=== Section Start ===
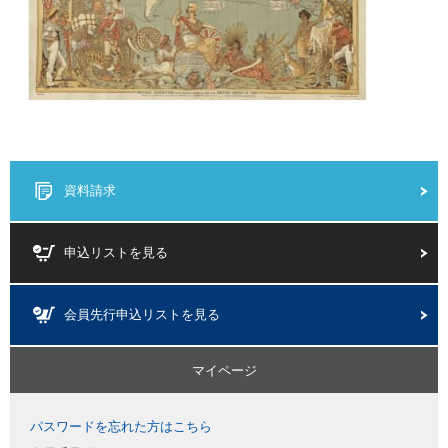
資料請求
申込リストを見る
会員先行申込リストを見る
マイページ
パスワードを忘れた方はこちら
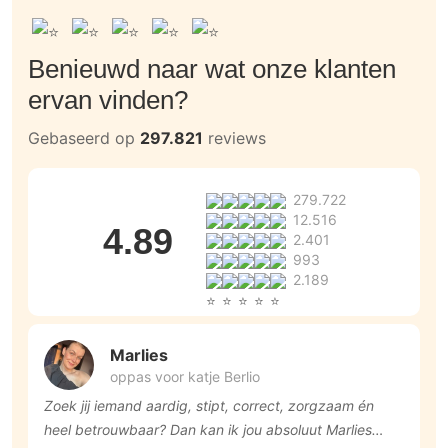
Benieuwd naar wat onze klanten
ervan vinden?
Gebaseerd op
297.821
reviews
279.722
12.516
4.89
2.401
993
2.189
Marlies
oppas voor katje Berlio
Zoek jij iemand aardig, stipt, correct, zorgzaam én
F
heel betrouwbaar? Dan kan ik jou absoluut Marlies
l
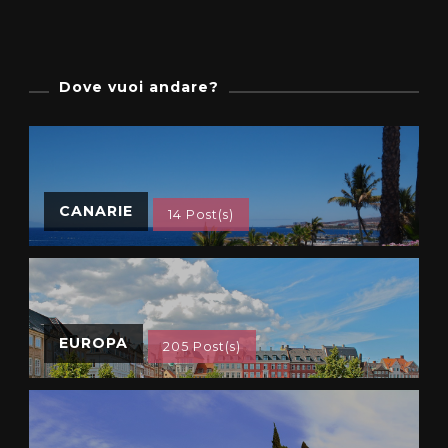
Dove vuoi andare?
CANARIE
14 Post(s)
EUROPA
205 Post(s)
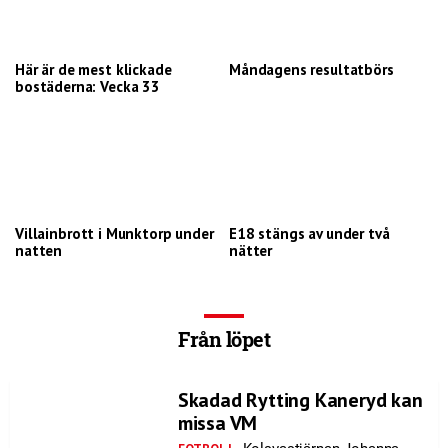
Här är de mest klickade
Måndagens resultatbörs
bostäderna: Vecka 33
Villainbrott i Munktorp under
E18 stängs av under två
natten
nätter
Från löpet
Skadad Rytting Kaneryd kan
missa VM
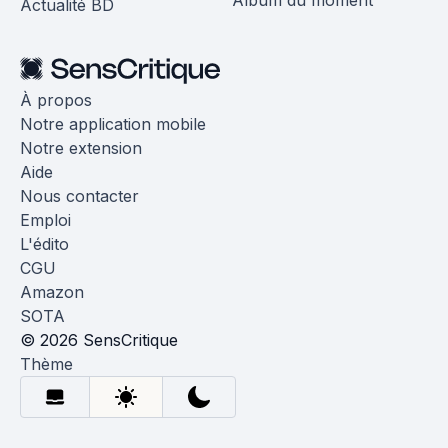
Album du moment
Actualité BD
À propos
Notre application mobile
Notre extension
Aide
Nous contacter
Emploi
L'édito
CGU
Amazon
SOTA
© 2026 SensCritique
Thème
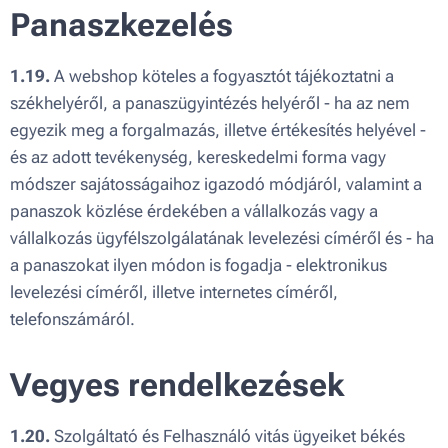
Panaszkezelés
1.19.
A webshop köteles a fogyasztót tájékoztatni a
székhelyéről, a panaszügyintézés helyéről - ha az nem
egyezik meg a forgalmazás, illetve értékesítés helyével -
és az adott tevékenység, kereskedelmi forma vagy
módszer sajátosságaihoz igazodó módjáról, valamint a
panaszok közlése érdekében a vállalkozás vagy a
vállalkozás ügyfélszolgálatának levelezési címéről és - ha
a panaszokat ilyen módon is fogadja - elektronikus
levelezési címéről, illetve internetes címéről,
telefonszámáról.
Vegyes rendelkezések
1.20.
Szolgáltató és Felhasználó vitás ügyeiket békés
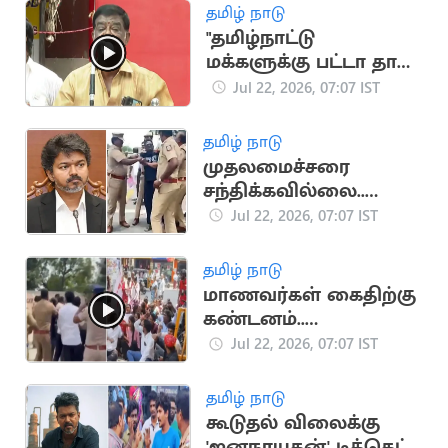
அனுமதி
தமிழ் நாடு
"தமிழ்நாட்டு
மக்களுக்கு பட்டா தான்
புத்தி வரும்".. சிவாஜி
Jul 22, 2026, 07:07 IST
கிருஷ்ணமூர்த்தி
தமிழ் நாடு
முதலமைச்சரை
சந்திக்கவில்லை..
உண்மையை உடைத்த
Jul 22, 2026, 07:07 IST
தெருக்குரல் அறிவு
தமிழ் நாடு
மாணவர்கள் கைதிற்கு
கண்டனம்..
திருவொற்றியூர்
Jul 22, 2026, 07:07 IST
காவல் நிலையம்
முற்றுகை
தமிழ் நாடு
கூடுதல் விலைக்கு
'ஜனநாயகன்' டிக்கெட்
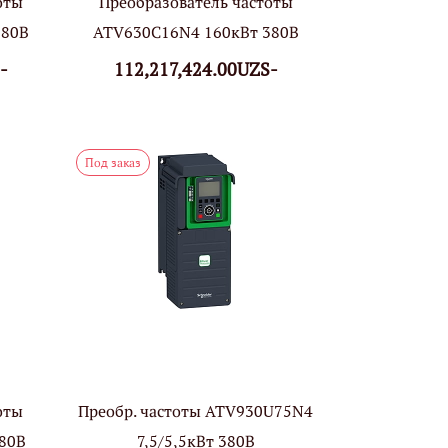
оты
Преобразователь частоты
380В
ATV630С16N4 160кВт 380В
-
112,217,424.00UZS-
Под заказ
оты
Преобр. частоты ATV930U75N4
380В
7,5/5,5кВт 380В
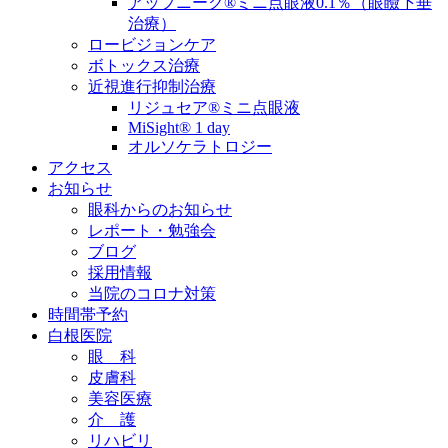
アップニーク®ミニ点眼液0.1％（眼瞼下垂
治療）
ロービジョンケア
ボトックス治療
近視進行抑制治療
リジュセア®ミニ点眼液
MiSight® 1 day
オルソケラトロジー
アクセス
お知らせ
眼科からのお知らせ
レポート・勉強会
ブログ
採用情報
当院のコロナ対策
時間帯予約
白根医院
眼 科
皮膚科
美容医療
介 護
リハビリ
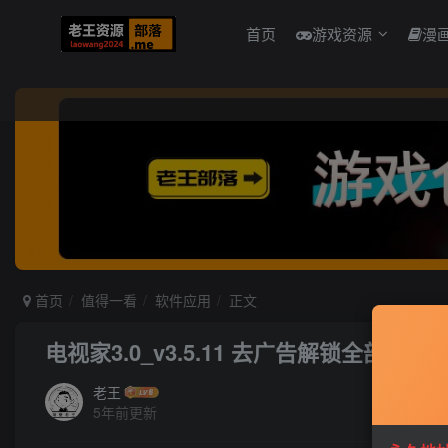
首页
游戏资源
漫
首页
值得一看
软件应用
正文
电视家3.0_v3.5.11 去广告解锁全部频道
老王
5年前更新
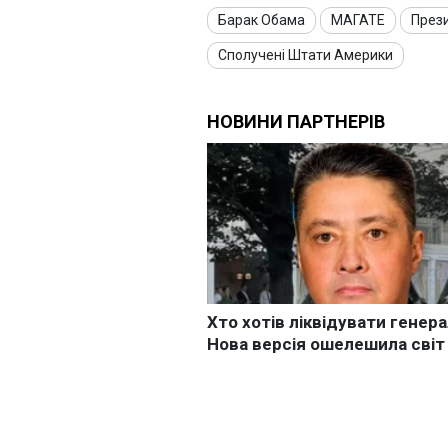
Барак Обама
МАГАТЕ
През
Сполучені Штати Америки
=== Section End ===
WHAT TO WORK ON:
Only the lines from the top of the material through the line containing "Måndagens resultatbörs" should be written out, exactly and without pictures.

EXPECTED ANSWER:
資料請求
申込リストを見る
会員先行申込リストを見る
マイページ
パスワードを忘れた方はこちら
Benieuwd naar wat onze klanten
ervan vinden?
Gebaseerd op
297.821
reviews
279.722
12.516
4.89
2.401
993
2.189
Marlies
oppas voor katje Berlio
Zoek jij iemand aardig, stipt, correct, zorgzaam én
F
heel betrouwbaar? Dan kan ik jou absoluut Marlies
l
Dove vuoi andare?
CANARIE
14 Post(s)
EUROPA
205 Post(s)
Här är de mest klickade
Måndagens resultatbörs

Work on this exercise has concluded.